The main event — Water Music Festival — takes place in mid-October and musicians will include both new talent and great returnees. Chinook School auditorium is the venue this year which supports the community renovation project there and serves to cover the Peninsula from top to bottom, north to south. Stay tuned for details.

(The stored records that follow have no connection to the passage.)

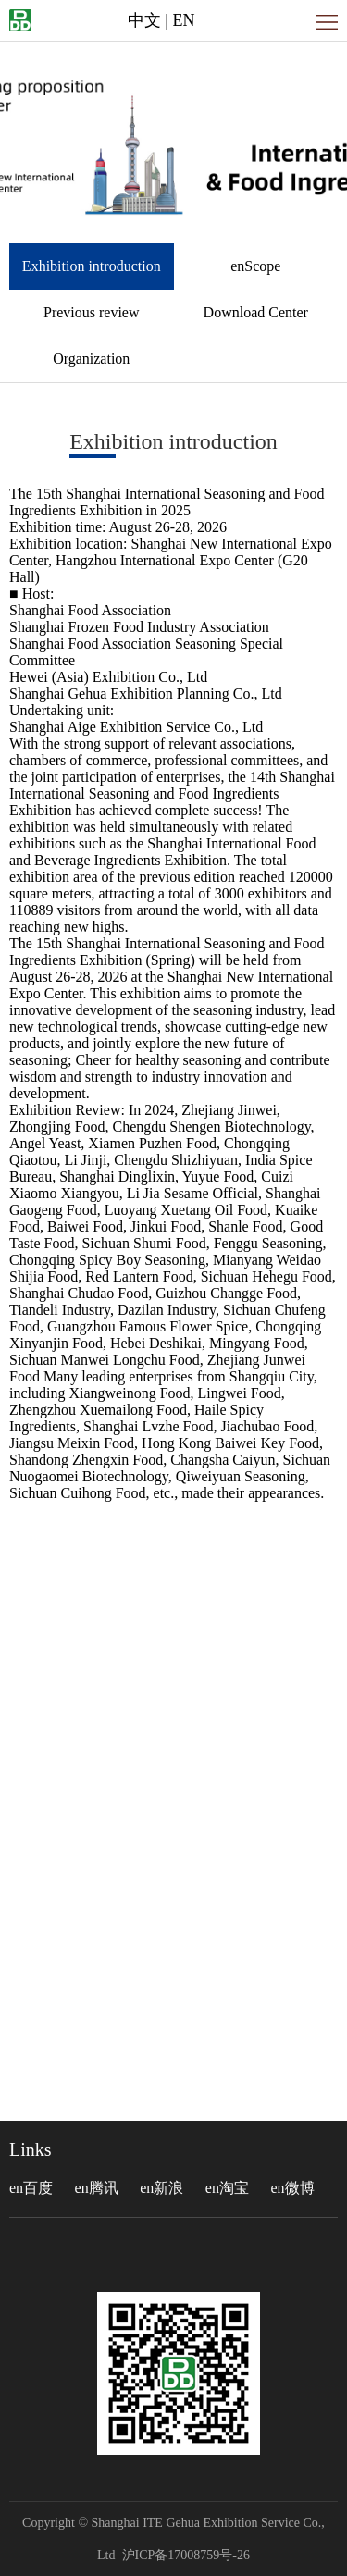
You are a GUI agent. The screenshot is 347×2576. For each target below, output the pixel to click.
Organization (91, 358)
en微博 (292, 2188)
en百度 (31, 2188)
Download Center (256, 312)
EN (183, 20)
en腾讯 (96, 2188)
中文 (144, 20)
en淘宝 (227, 2188)
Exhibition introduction (91, 266)
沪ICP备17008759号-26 (186, 2555)
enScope (255, 266)
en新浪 (161, 2188)
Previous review (91, 312)
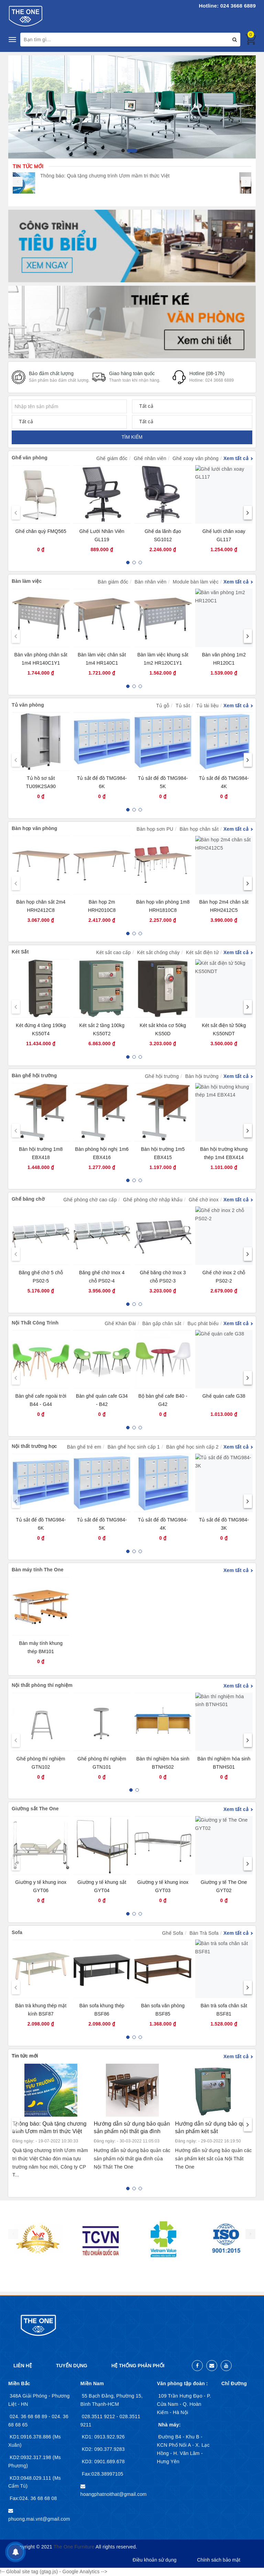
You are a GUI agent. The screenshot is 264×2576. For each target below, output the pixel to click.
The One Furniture (74, 2547)
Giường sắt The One (35, 1808)
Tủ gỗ (162, 705)
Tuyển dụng (71, 2365)
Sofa (17, 1932)
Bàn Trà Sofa (204, 1933)
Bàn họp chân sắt (198, 829)
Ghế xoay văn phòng (196, 458)
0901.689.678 (109, 2461)
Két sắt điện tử (202, 952)
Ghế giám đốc (112, 458)
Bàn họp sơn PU (154, 829)
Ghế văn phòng (29, 457)
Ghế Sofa (172, 1933)
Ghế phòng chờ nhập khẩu (153, 1199)
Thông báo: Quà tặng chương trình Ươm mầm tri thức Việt (117, 175)
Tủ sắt (183, 705)
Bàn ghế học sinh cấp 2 (192, 1447)
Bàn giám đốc (113, 582)
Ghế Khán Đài (120, 1323)
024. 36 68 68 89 (29, 2416)
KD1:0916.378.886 (31, 2436)
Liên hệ (22, 2365)
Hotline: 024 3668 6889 (227, 6)
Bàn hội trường (202, 1076)
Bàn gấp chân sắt (161, 1323)
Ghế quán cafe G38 (223, 1396)
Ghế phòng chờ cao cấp (90, 1199)
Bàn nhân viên (150, 582)
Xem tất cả (236, 458)
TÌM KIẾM (132, 437)
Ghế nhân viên (150, 458)
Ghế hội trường (162, 1076)
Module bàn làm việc (196, 582)
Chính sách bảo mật (218, 2560)
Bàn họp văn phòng (34, 828)
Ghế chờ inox (204, 1199)
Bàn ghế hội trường (34, 1075)
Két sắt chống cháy (158, 952)
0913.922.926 (109, 2436)
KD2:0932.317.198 (31, 2457)
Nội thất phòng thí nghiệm (42, 1685)
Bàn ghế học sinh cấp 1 (134, 1447)
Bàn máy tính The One (38, 1569)
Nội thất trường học (34, 1446)
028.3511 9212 (99, 2416)
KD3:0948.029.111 (31, 2478)
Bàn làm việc (27, 581)
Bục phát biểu (203, 1323)
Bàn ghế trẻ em (84, 1447)
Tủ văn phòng (28, 705)
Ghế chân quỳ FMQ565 (40, 531)
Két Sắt (20, 951)
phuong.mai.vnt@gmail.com (39, 2519)
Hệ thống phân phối (137, 2365)
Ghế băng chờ (28, 1199)
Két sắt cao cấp (113, 952)
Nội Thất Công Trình (35, 1322)
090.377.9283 (109, 2449)
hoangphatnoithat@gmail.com (113, 2494)
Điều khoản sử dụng (154, 2560)
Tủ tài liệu (207, 705)
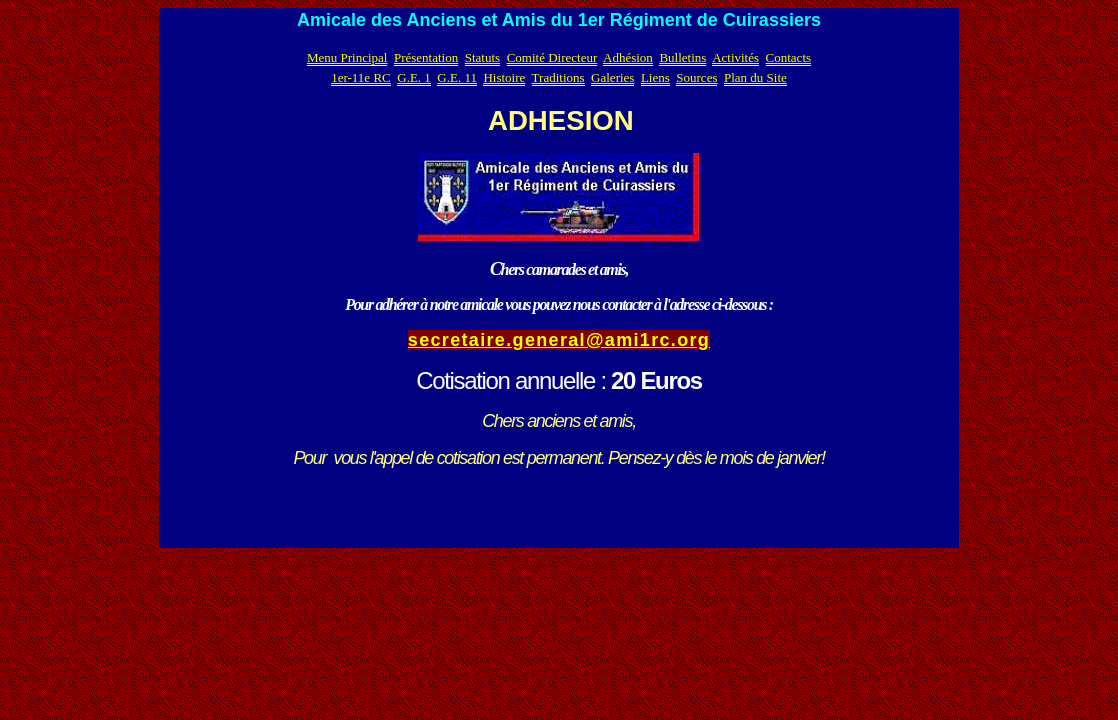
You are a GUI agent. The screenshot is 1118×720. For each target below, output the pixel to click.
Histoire (504, 77)
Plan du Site (755, 77)
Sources (696, 77)
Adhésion (628, 57)
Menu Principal (347, 57)
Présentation (426, 57)
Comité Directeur (552, 57)
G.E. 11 (457, 77)
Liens (655, 77)
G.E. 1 (414, 77)
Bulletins (682, 57)
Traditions (558, 77)
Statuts (482, 57)
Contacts (789, 57)
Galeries (612, 77)
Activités (735, 57)
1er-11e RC (361, 77)
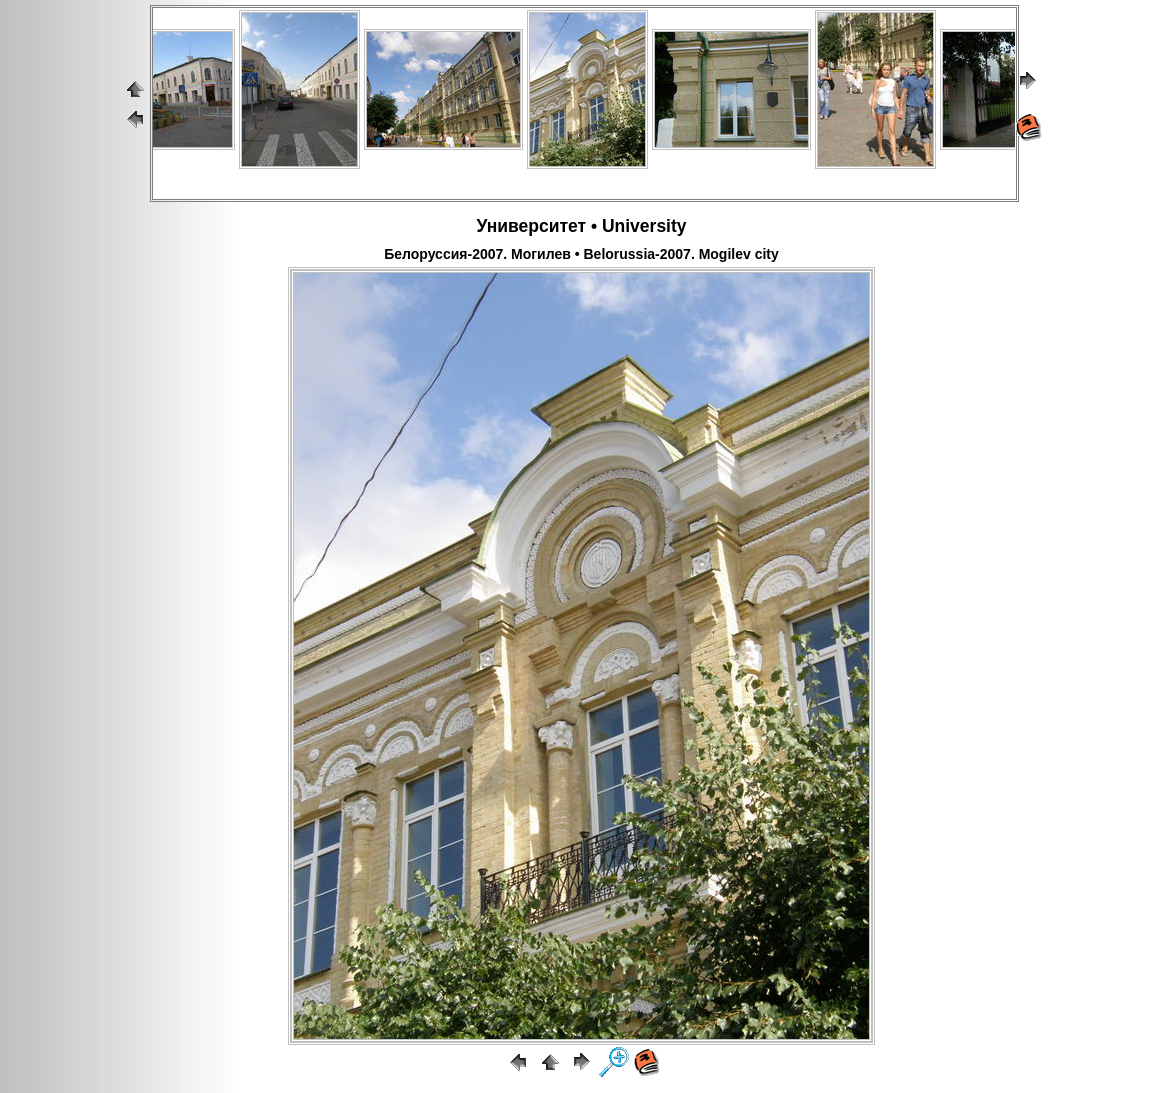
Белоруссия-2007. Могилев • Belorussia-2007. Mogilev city (581, 254)
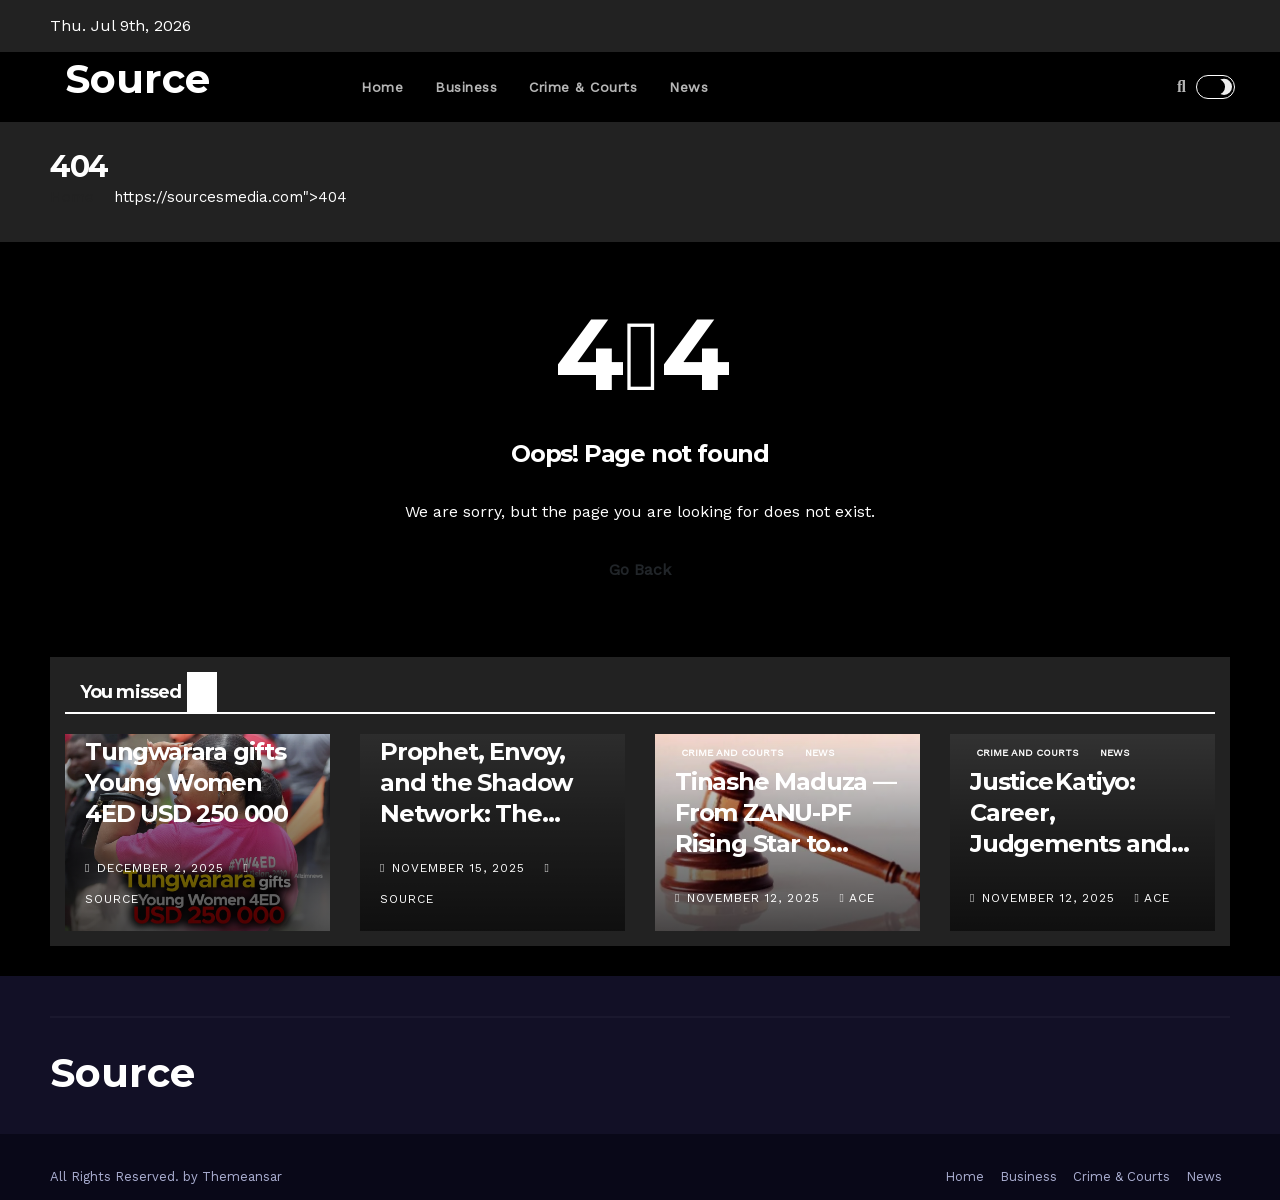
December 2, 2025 (163, 868)
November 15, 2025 (461, 868)
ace (856, 898)
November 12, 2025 (756, 898)
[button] (1181, 86)
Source (137, 78)
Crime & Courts (583, 87)
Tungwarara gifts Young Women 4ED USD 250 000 (186, 782)
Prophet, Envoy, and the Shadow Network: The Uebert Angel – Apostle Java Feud (487, 814)
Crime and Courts (732, 752)
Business (466, 87)
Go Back (640, 569)
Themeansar (242, 1176)
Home (382, 87)
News (688, 87)
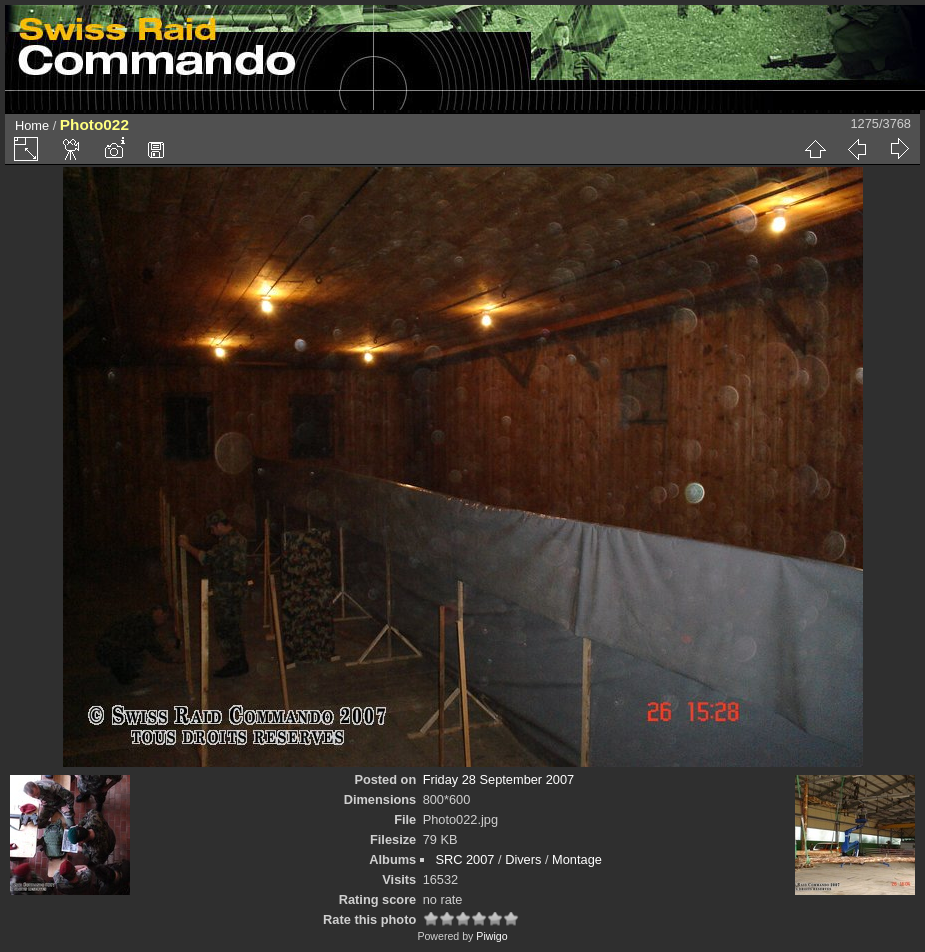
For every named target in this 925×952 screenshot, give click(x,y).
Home (32, 125)
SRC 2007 (464, 859)
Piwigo (491, 936)
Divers (523, 859)
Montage (577, 859)
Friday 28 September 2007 (499, 779)
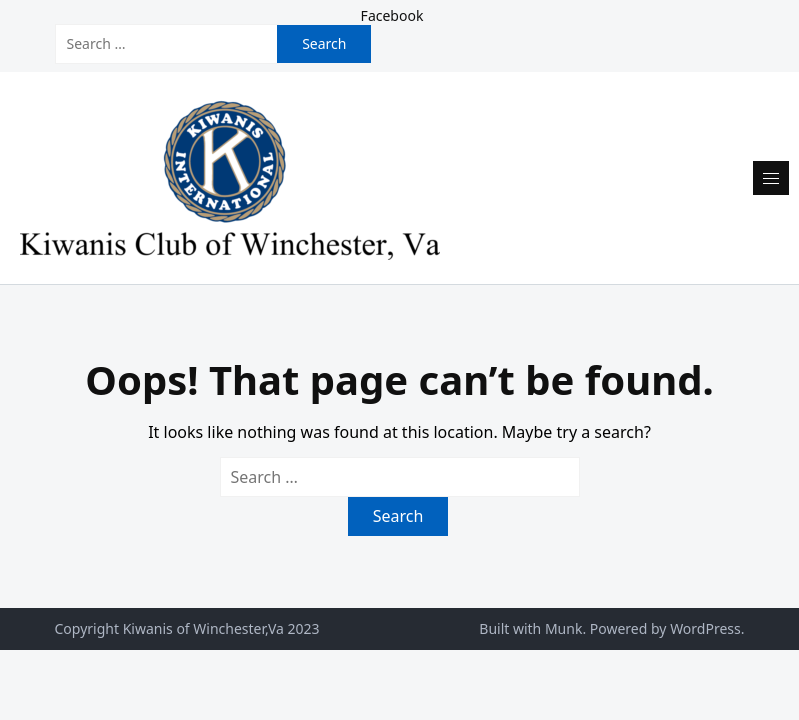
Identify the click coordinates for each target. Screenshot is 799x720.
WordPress (705, 628)
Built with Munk (530, 628)
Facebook (392, 15)
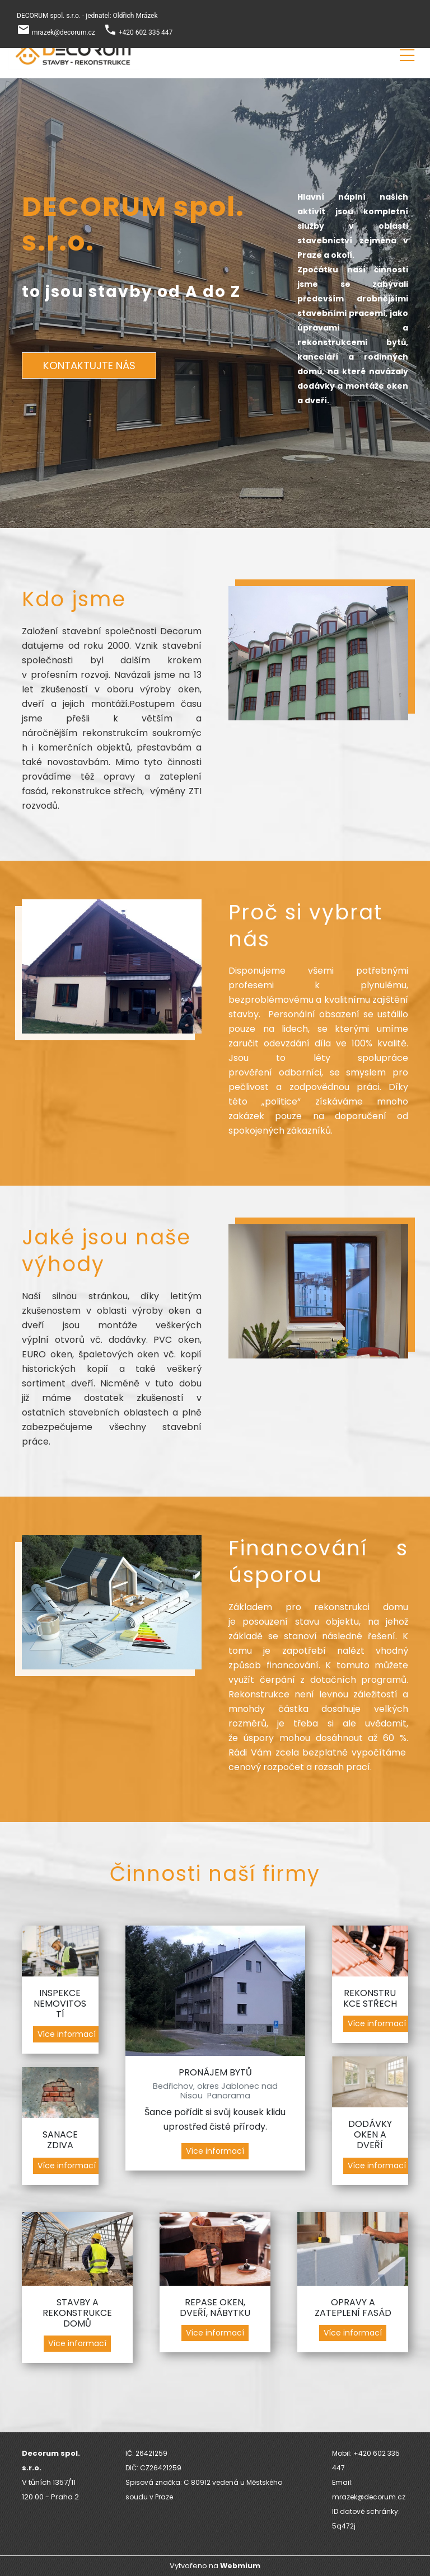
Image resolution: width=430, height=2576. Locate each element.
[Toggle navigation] (407, 53)
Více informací (67, 2034)
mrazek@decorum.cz (63, 32)
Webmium (240, 2565)
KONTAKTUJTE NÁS (89, 365)
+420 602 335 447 (146, 32)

Just a few additional notes about where the money goes. As if bringing us top quality music at reasonable prices wasn’t enough, the Water Music Society gives substantial financial help to our school music programs. In 2017 $5,000 went to the Ilwaco Music Boosters for drum major workshops and other programs. In 2018, $10,00 benefited Long Beach and Ocean Park school assemblies, and senior Center performances; as well as an Ilwaco trip to Orlando for music competitions. In 2019, $8,000 supported school music endeavors and instrument purchases in Ilwaco, Naselle, Ocean Park, and Long Beach. Recently, $7,000 sent Ilwaco High students back to Orlando’s music competition.
Despite national political ugliness throwing us back into the dark ages, we’re blessed to live in a community that supports health and well-being. Man (and woman!) can’t live by bread alone. Thank goodness we have groups providing us with art, music, and adult beverages at events that bring us together to enjoy the finer things in life.